The upload traveled a separate channel from the model itself, and the byte split was stark. On a 12 GB repository the model never read, model-turn traffic to /v1/responses totaled roughly 192 KB while the storage channel to /v1/storage moved 5.10 GiB — a 27,800x gap between what the model needed and what left the machine. The destination bucket, grok-code-session-traces, accepted the data across 73 chunks, each returning HTTP 200.

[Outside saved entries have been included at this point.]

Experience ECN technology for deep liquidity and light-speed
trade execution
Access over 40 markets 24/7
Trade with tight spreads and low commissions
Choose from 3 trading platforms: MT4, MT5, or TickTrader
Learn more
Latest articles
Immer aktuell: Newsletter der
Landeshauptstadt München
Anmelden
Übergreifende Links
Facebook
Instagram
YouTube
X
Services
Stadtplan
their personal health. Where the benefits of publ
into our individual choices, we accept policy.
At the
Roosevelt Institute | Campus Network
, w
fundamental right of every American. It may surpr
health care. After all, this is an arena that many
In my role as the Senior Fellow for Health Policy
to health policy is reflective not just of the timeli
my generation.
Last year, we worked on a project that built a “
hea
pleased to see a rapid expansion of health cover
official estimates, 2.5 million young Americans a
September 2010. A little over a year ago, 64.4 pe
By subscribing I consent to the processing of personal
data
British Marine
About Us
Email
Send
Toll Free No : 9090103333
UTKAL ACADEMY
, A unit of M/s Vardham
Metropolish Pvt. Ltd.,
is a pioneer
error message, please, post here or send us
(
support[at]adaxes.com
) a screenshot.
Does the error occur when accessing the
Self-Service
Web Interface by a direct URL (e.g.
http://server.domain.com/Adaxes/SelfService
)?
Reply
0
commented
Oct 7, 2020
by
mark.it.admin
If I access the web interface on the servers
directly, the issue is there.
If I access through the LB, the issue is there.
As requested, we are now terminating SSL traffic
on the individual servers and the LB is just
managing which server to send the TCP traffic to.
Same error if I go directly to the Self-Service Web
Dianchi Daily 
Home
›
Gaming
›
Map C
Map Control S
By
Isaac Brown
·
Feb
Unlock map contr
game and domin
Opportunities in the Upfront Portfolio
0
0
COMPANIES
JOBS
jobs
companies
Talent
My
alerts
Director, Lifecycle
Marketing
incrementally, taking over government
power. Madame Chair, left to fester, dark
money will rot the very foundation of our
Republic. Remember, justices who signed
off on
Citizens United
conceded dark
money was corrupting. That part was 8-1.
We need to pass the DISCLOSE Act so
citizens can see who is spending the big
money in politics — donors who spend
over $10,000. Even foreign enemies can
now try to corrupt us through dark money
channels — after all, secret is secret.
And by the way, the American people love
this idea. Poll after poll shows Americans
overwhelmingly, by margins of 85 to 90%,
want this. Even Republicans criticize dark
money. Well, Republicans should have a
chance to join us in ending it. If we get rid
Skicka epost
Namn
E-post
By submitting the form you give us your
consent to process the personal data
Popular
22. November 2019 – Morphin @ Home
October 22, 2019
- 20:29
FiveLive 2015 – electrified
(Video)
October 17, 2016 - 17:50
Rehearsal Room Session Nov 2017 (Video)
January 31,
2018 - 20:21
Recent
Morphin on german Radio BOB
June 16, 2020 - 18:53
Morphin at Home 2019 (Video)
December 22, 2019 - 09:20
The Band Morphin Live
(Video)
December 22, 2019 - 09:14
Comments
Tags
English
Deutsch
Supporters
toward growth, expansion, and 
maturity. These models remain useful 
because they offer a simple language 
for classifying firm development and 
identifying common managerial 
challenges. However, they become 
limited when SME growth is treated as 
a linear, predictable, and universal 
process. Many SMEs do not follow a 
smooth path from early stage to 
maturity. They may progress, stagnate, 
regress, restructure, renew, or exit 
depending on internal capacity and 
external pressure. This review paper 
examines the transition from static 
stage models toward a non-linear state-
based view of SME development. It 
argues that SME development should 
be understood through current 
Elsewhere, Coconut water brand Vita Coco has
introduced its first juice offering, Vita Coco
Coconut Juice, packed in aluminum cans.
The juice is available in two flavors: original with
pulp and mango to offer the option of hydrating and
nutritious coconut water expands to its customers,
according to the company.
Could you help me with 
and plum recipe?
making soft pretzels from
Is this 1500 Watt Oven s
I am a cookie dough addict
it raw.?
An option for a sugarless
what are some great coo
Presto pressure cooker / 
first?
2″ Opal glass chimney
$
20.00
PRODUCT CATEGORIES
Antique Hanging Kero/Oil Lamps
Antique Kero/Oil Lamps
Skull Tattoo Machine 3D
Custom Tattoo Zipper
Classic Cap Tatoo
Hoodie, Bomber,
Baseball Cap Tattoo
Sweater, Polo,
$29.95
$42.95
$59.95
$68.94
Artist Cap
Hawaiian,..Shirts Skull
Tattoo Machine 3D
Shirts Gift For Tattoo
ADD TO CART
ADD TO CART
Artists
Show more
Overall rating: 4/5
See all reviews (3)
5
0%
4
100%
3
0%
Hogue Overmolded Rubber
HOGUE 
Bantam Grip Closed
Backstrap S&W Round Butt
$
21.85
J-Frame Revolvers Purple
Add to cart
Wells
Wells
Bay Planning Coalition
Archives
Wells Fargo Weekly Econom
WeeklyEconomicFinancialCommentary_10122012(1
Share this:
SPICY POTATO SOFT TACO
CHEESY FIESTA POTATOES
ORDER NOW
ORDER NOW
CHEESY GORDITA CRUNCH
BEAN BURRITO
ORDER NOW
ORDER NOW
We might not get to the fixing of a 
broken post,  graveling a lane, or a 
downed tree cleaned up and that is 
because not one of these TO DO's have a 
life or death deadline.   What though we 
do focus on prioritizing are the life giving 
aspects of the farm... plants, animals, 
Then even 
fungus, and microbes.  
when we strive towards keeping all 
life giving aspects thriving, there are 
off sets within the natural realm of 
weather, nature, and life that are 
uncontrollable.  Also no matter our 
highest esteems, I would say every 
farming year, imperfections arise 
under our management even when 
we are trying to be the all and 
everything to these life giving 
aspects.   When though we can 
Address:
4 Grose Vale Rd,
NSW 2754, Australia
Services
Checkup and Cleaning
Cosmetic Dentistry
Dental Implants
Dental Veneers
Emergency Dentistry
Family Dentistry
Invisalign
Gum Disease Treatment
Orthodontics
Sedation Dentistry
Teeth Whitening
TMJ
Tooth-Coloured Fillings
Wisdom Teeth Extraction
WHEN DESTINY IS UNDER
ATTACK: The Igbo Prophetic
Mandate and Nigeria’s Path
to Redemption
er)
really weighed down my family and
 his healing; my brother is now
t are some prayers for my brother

The researcher planted a canary file called src/_probe/never_read_canary.txt with a unique marker the agent was told in plain terms not to open. Cloning the captured bundle recovered it verbatim along with the repo’s full commit history. A second, unrelated repo replicated the same result. Meanwhile, a tracked .env file containing fake API_KEY and DB_PASSWORD values went out unredacted through both the model turn and a session_state archive bound for storage.
The setting most developers would reach for did nothing here. With “Improve the model” turned off, Grok still uploaded the repository, and the server’s own /v1/settings response kept returning trace_upload_enabled: true. That toggle governs whether your data trains the model — it does not govern whether your code leaves the machine.
In cereblab’s cross-tool comparison, Claude Code and Codex sent no repository bundle; Gemini sent none in an idle test. Grok Build was the outlier.
On July 13, the same 0.2.93 binary stopped making storage requests. Developer Peter Dedene reported the same flag returned for his account, confirming the shutoff was server-side. The @SpaceXAI account said enterprise teams on zero data retention never have code stored, and that consumers can run /privacy in the CLI to disable retention. Elon Musk added all user data uploaded before now would be “completely and utterly deleted.”
A separate analysis of build 0.2.99 found the upload code still in the binary, held off by the server flag — meaning xAI can turn it back on without an update.